China remains hotspot for foreign investment
In January 2024, China saw the establishment of 4,588 new foreign-invested firms, marking a 74.4 percent surge from the previous year, according to data from the country's Ministry of Commerce (MOFCOM).
A staff member searches for goods at a cross-border e-commerce park in the Heihe Area of the China (Heilongjiang) Pilot Free Trade Zone in Heihe city, northeast China's Heilongjiang Province. (Xinhua/Xie Jianfei)
An official from the ministry underscored the soaring enthusiasm among foreign investors for China, adding that multinational companies remain optimistic about opportunities in the Chinese market and are boosting their investments in the country.
Many foreign companies operating in China have recently disclosed impressive financial results for 2023, accompanied by ambitious plans for further expansion in the Chinese market.
French cosmetic giant L'Oreal and Germany's leading engineering and technology company, Bosch Group, each reported a 5 percent increase in their 2023 sales in China. The Greater China market accounted for about one-fifth of Apple's total revenue last year. U.S. pharmaceutical enterprise MSD saw its sales in China surge by 32 percent year on year to $6.71 billion in 2023.

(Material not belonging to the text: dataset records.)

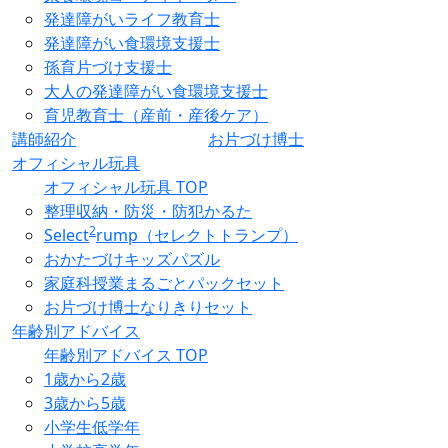
発達障がいライフ教育士
発達障がい食環境支援士
孫育片づけ支援士
大人の発達障がい食環境支援士
育児教育士（産前・産後ケア）
講師紹介
お片づけ博士
オフィシャル玩具
オフィシャル玩具 TOP
整理収納・防災・防犯かるた
2
Select
rump（セレクトトランプ）
おかたづけキッズパズル
家庭科授業まるごとパックセット
お片づけ博士なりきりセット
年齢別アドバイス
年齢別アドバイス TOP
1歳から2歳
3歳から5歳
小学生低学年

The sales growth of foreign companies in China is closely tied to the country’s vast market. Joe Bao, president for Greater China at Finland-based elevator giant KONE, mentioned that the Chinese market was the company's largest single market in the fiscal year of 2023, accounting for about 26 percent of its global sales last year. In the same period, KONE's equipment shipments in China exceeded 1.5 million units.
A staff member works at a factory of SMC (China) Co., Ltd., a foreign-invested company in Beijing. (Xinhua/Shan Yuqi)
"China is the world's largest new elevator market and the country with the most elevators in operation. Notably, 95 percent of the elevators currently in use in China have been installed for less than 20 years. This means that there is tremendous growth potential in the Chinese market for elevator maintenance and upgrading," Bao said.
Without China's development, there would be no success for KONE, Bao added, noting that this year, the company is further optimizing its products and services and is actively participating in urban renewal and development projects across various Chinese cities.
Additionally, China's further opening-up holds appeal to foreign enterprises. "Despite facing various challenges in 2023, Kärcher's overall performance in China was quite impressive. Sales in the Chinese market continued to grow and ranked among the top 10 in Kärcher's global markets," said Rainer Kern, vice general manager and CFO of Kärcher China.
Kern believes that China's attractive investment climate, solid supply chain, abundant talent pool, stable social setting, and the ongoing introduction of preferential policies have strongly supported the development of foreign companies in the country.
Beyond its vast market, China's well-developed industrial and supply chain systems, along with its high-quality talent and other advantages, have allowed foreign companies to efficiently integrate various production factors, said Li Hongtao, an associate research fellow at the Institute of Foreign Investment of the Chinese Academy of International Trade and Economic Cooperation.
Particularly in recent years, China's abundant innovation scenarios, platforms, and resources have provided multinational companies with new opportunities for product research, development, and sales, enabling them to secure an early advantage in global markets, added Li.
An increasing number of global enterprises are committing to growth in China. The largest development center of German carmaker Volkswagen Group outside Germany commenced operations in January 2024. Meanwhile, U.S. energy giant ExxonMobil plans to invest 10 billion yuan ($1.4 billion) in a project in south China's Guangdong Province this year.
Staff members work at a foreign-funded electronics components enterprise in Gangxi township, Rongcheng city, east China's Shandong Province. (Photo/Li Xinjun)
On March 1, multinational pharmaceutical giant AstraZeneca signed an investment agreement with the management committee of the Wuxi National High-Tech District, committing $475 million to build a small molecule drug factory in Wuxi city, east China's Jiangsu Province.
A recent survey conducted by the American Chamber of Commerce in China (AmCham China) revealed that 50 percent of the companies surveyed rank China as their top or among their top three investment destinations.
A report released by HSBC in 2023 indicated that 87 percent of the international companies interviewed plan to increase their operations in China.
The enthusiasm of foreign enterprises to invest in China lies in the fact that they remain bullish on the country's prospects.
Yoon Doson, CEO of CJ China, stated that the South Korean conglomerate CJ Group has remained committed to China's market for nearly 30 years. The group values and appreciates the growth opportunities and favorable conditions that the Chinese market offers to foreign enterprises operating in China. With profit growth in 2023, the group maintains an optimistic outlook on the Chinese market and is confident in its operations within the country.
"China's consumption and industrial upgrading, driven by its high-quality economic development, are bringing new opportunities to foreign companies," Li added.